Togo’s shea industry, though on an upward growth trajectory, could still use a boost.
A 2017 study by LMC International for the Global Shea Alliance (GSA) ranks Togo as the 7th largest shea producing country, with 5% of the West African shea export market. Annually, the Togolese shea sector produces between 20,000 to 25,000 tons of kernels per year. However, stakeholders believe this could be scaled up considerably.
One of those stakeholders is the Lomé-based Nouvelle Industrie des Oleagineux du Togo (NIOTO), a private sector agro-industrial business that produces butter from shea kernels. NIOTO has partnered with the local NGO Action et Gestion des Insuffisances et Initiatives Rurale (AGIR), which focuses on sustainable development, to implement specific shea-related activities in relevant regions across Togo. The partnership will build five warehouses and strengthen the business knowledge of 4,000 women, with the expectation that those women will then be able to produce and sell 5,000 tons of shea kernels per year.
Women collectors and processors in the shea value chain in countries like Togo, and also Benin, Burkina Faso and Mali, are a focus because of their integral role in shea production.
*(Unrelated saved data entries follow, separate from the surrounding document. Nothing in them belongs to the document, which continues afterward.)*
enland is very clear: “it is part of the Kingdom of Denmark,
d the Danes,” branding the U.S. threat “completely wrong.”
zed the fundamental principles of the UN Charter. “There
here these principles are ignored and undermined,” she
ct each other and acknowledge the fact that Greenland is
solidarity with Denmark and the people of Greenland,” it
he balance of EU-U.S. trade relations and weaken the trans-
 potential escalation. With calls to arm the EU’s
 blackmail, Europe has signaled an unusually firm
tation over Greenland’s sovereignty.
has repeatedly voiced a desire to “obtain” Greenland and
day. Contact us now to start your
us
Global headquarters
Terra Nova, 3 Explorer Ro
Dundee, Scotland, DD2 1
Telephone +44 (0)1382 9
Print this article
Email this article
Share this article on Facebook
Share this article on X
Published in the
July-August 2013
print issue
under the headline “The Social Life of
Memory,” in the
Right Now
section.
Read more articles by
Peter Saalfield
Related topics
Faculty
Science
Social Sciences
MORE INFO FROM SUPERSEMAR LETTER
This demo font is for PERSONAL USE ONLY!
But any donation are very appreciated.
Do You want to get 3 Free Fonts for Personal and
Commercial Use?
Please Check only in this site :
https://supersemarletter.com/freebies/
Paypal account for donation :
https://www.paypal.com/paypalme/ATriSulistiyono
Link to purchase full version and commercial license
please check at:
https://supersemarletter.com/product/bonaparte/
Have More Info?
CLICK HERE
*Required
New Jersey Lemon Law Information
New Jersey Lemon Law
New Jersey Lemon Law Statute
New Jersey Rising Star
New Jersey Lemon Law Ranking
Etienne Kombate, Commercial and Logistics Director at NIOTO, said, “Women are playing a major role in this sector, and are considered to be the main anchor of the shea supply chain, and are involved at each level from the collection, through to the processing and selling of the kernels.”
For private sector entities like NIOTO, the new partnership, established through the Enhanced Integrated Framework-funded PRADCIFK initiative, removes levels of complexities in their supply chain, driving more traceability and transparency because it creates a more direct supply chain with fewer intermediaries.
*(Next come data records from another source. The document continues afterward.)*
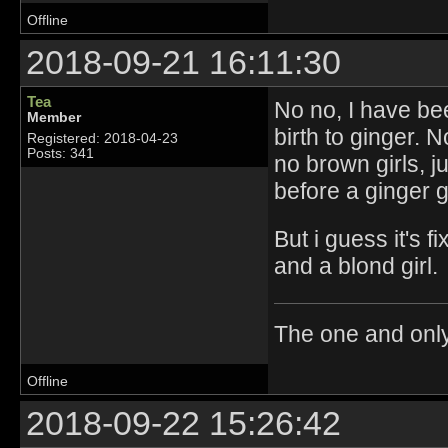
Offline
2018-09-21 16:11:30
Tea
No no, I have be
Member
birth to ginger. 
Registered: 2018-04-23
Posts: 341
no brown girls, j
before a ginger gi
But i guess it's 
and a blond girl.
The one and onl
Offline
2018-09-22 15:26:42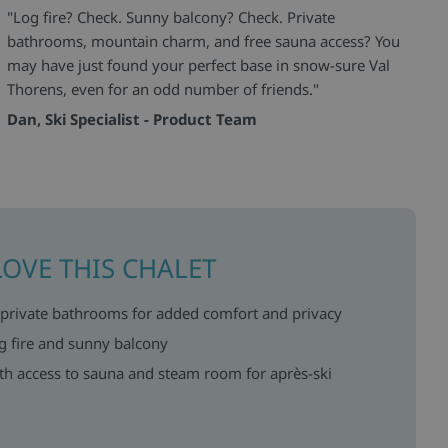
"Log fire? Check. Sunny balcony? Check. Private
bathrooms, mountain charm, and free sauna access? You
may have just found your perfect base in snow-sure Val
Thorens, even for an odd number of friends."
Dan, Ski Specialist - Product Team
LOVE THIS CHALET
 private bathrooms for added comfort and privacy
g fire and sunny balcony
ith access to sauna and steam room for après-ski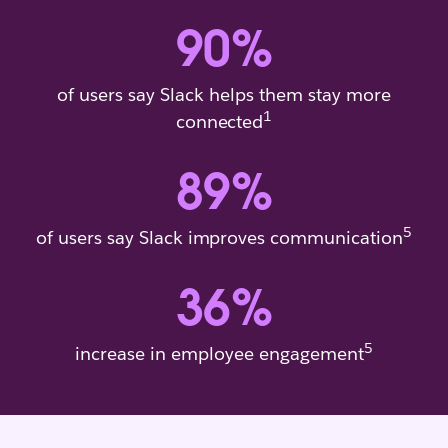
90
%
of users say Slack helps them stay more
1
connected
89
%
5
of users say Slack improves communication
36
%
5
increase in employee engagement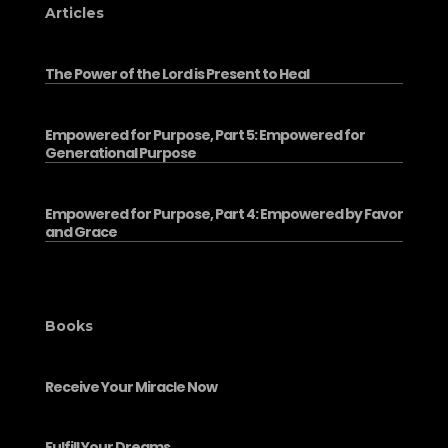
Articles
The Power of the Lord is Present to Heal
Empowered for Purpose, Part 5: Empowered for
Generational Purpose
Empowered for Purpose, Part 4: Empowered by Favor
and Grace
Books
Receive Your Miracle Now
Fulfill Your Dreams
GSA is leading efforts to establish public-private partnerships (PPPs) such as the one between NIOTO and AGIR, which are crucial to driving sustainable growth in the shea industry. This kind of work presents an opportunity to contribute to the strategic organization of a more inclusive and sustainable trade in shea kernels, as the women collectors trained and formed into cooperatives are able to aggregate higher volumes, and secure and manage contracts with NIOTO. The commercial relationship created is expected to increase women’s income by more than 30% over the next two years.
The new partnership will work at strengthening capacities in entrepreneurship and business development alongside setting up critical infrastructure such as storage warehouses – both needed elements to boost the sector.
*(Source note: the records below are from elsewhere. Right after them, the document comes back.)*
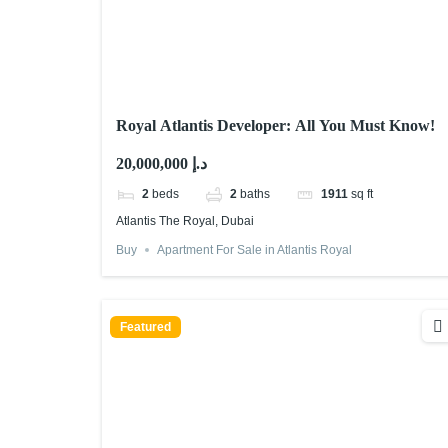
Royal Atlantis Developer: All You Must Know!
20,000,000 د.إ
2
beds
2
baths
1911
sq ft
Atlantis The Royal, Dubai
Buy
Apartment For Sale in Atlantis Royal
Featured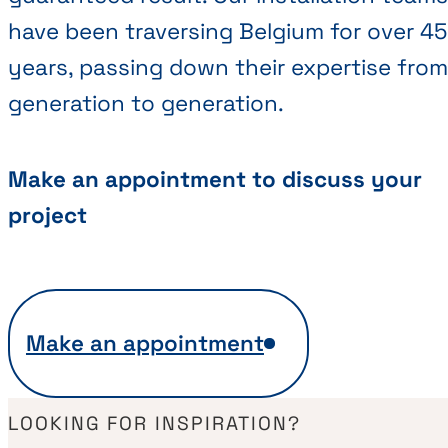
have been traversing Belgium for over 45
years, passing down their expertise from
generation to generation.
Make an appointment to discuss your
project
Make an appointment
LOOKING FOR INSPIRATION?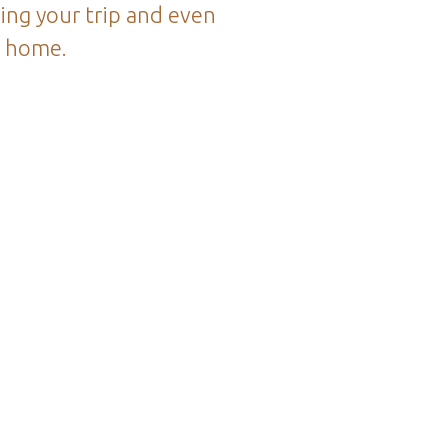
ing your trip and even
k home.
Tekentou Tchepan, Project Manager for the Enhanced Integrated Framework’s work in Togo, said, “NIOTO is part of a network of transformers including several private firms that are really committed to working hand-in-hand with partners from the non-private sectors to devise innovative solutions to the challenges impacting the Togolese shea sector. We believe we’re already on course to doing this through this project.”
Even though shea has been recognized as a key crop for export diversification, the industry hasn’t achieved this due to limitations with processing and marketing shea at scale.
Kombate said, “This partnership will enable private companies such as NIOTO to get more raw materials and of the highest quality. The NGOs have capability to mobilise women around specific topics in order to build up harvest capacity and quality control in kernels processing.”
The warehouses provided by the NIOTO-AGIR partnership to the women shea collectors will ensure the safe storage and efficient processing of shea kernels. This helps women get higher prices for their kernels, thereby giving more value to the product. It will also facilitate market linkages between these local sellers to international markets to improve sales and revenues – some of the key reasons why PPPs remain crucial for the development of the shea sector.
GSA Executive Committee Women’s Group representative Mamatou Djaffo believes the venture will contribute to growing the shea industry, not only in Togo but in other West African countries.